Rechtbank Rotterdam, 09-06-2022, ECLI:NL:RBROT:2022:4630, ROT 21/5559 en 21/5560

Gegevens

Instantie
Rechtbank Rotterdam
Datum uitspraak
9 juni 2022
Datum publicatie
14 juni 2022
ECLI
ECLI:NL:RBROT:2022:4630
Zaaknummer
ROT 21/5559 en 21/5560

Inhoudsindicatie

De Wav-boete komt te vervallen wegens strijd met het lex certa-beginsel. Uit de Regeling noch uit enig overgelegd stuk (over de totstandkomingsgeschiedenis van deze wijziging) blijkt dat het nieuwe artikel 1d van het BuWav ook van toepassing is op de kennismigrant die op een datum voorafgaand aan de inwerkingtreding ervan bij de werkgever in dienst is getreden en sindsdien onafgebroken voor dezelfde werkgever heeft gewerkt. Ook bij oplettendheid had eiser redelijkerwijze kunnen denken dat het vereiste girale maandloon niet golden voor bestaande dienstverbanden.

Uitspraak

Bestuursrecht

zaaknummers: ROT 21/5559 en 21/5560

gemachtigde: mr. E.T.P. Scheers,

en

gemachtigde: mr.
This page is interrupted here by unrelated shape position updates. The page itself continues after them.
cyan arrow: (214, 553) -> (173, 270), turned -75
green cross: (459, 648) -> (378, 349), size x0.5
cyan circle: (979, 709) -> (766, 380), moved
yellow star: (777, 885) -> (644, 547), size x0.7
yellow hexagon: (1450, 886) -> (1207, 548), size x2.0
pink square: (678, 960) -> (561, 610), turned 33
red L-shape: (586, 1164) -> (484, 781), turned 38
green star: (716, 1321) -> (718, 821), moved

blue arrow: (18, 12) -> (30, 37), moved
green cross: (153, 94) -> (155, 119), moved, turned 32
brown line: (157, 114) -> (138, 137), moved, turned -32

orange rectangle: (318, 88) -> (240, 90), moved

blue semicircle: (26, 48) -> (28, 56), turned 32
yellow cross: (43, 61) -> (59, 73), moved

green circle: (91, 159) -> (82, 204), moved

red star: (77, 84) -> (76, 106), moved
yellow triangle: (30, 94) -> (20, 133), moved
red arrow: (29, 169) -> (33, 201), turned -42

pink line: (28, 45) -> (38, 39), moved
J.E. Tiggelaar.

Procesverloop

ROT 21/5559

Bij besluit van 29 januari 2020 (het primaire besluit I) heeft verweerder aan eiser een bestuurlijke boete opgelegd van in totaal € 24.000,- wegens drie overtredingen van artikel 2, eerste lid, van de Wet arbeid vreemdelingen (Wav) en besloten tot openbaarmaking van de inspectiegegevens.
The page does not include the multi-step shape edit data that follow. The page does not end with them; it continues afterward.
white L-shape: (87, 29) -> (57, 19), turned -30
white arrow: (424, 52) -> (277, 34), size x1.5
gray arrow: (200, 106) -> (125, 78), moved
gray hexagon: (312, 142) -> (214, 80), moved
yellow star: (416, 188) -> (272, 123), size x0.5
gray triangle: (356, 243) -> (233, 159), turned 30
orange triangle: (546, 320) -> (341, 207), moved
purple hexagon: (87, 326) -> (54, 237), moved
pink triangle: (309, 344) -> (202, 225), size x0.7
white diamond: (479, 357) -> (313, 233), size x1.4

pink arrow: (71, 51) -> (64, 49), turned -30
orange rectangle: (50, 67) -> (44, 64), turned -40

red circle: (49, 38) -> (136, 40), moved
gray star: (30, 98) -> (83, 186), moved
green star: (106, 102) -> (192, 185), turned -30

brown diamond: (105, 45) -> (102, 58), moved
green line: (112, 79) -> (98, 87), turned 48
Bij besluit van 30 juni 2020 (het bestreden besluit I) heeft verweerder het bezwaar van eiser ten aanzien van de hoogte van de boete gegrond verklaard en de totale opgelegde boete verlaagd naar € 20.000,-.

ROT 21/5560

Bij besluit van 29 januari 2020 (het primaire besluit) heeft verweerder aan eiser een bestuurlijke boete opgelegd van €1.250,- wegens overtreding van artikel 7a, eerste lid, van de Wet minimumloon en minimumvakantiebijslag (Wml) en besloten tot openbaarmaking van de inspectiegegevens.

Bij besluit van 30 juni 2020 (het bestreden besluit II) heeft verweerder het bezwaar van eiser ongegrond verklaard.

Eiser heeft op 6 augustus 2020 tegen de bestreden besluiten afzonderlijk beroep ingesteld.

Verweerder heeft op 28 september en 1 oktober 2020 verweerschriften ingediend.

Het onderzoek ter zitting heeft plaatsgevonden op 10 maart 2022. Partijen hebben zich laten vertegenwoordigen door hun gemachtigden. De rechtbank heeft het onderzoek ter zitting geschorst om eiser in de gelegenheid te stellen de reguliere verblijfsvergunningen van de werknemers te overleggen en te onderbouwen of eiser erop mocht vertrouwen dat het toepasselijke jaarsalaris zou blijven gelden.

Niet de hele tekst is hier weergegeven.